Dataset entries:
--

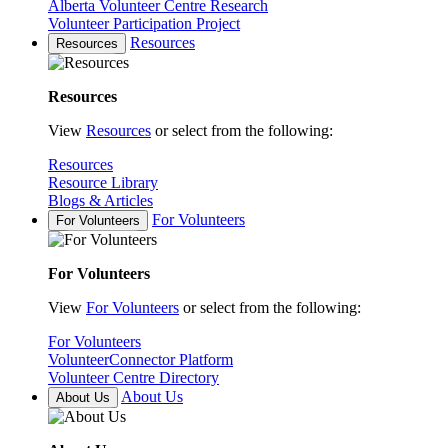
Alberta Volunteer Centre Research
Volunteer Participation Project
Resources
Resources
Resources
View
Resources
or select from the following:
Resources
Resource Library
Blogs & Articles
For Volunteers
For Volunteers
For Volunteers
View
For Volunteers
or select from the following:
For Volunteers
VolunteerConnector Platform
Volunteer Centre Directory
About Us
About Us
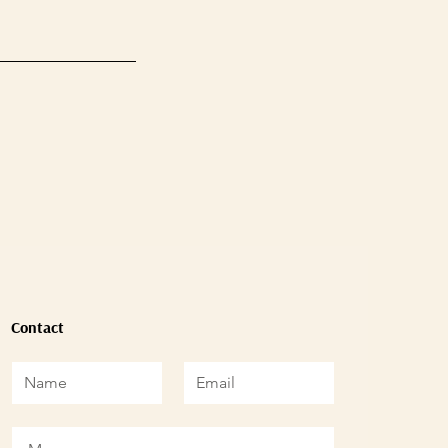
Contact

--

[EXERCISE REQUIREMENTS] Where the line containing "Volunteer Centre Directory" appears in the records above, begin copying and continue exactly through the last line, with nothing else; omit every picture.

[COMPLETED EXERCISE]
Volunteer Centre Directory
About Us
About Us
Contact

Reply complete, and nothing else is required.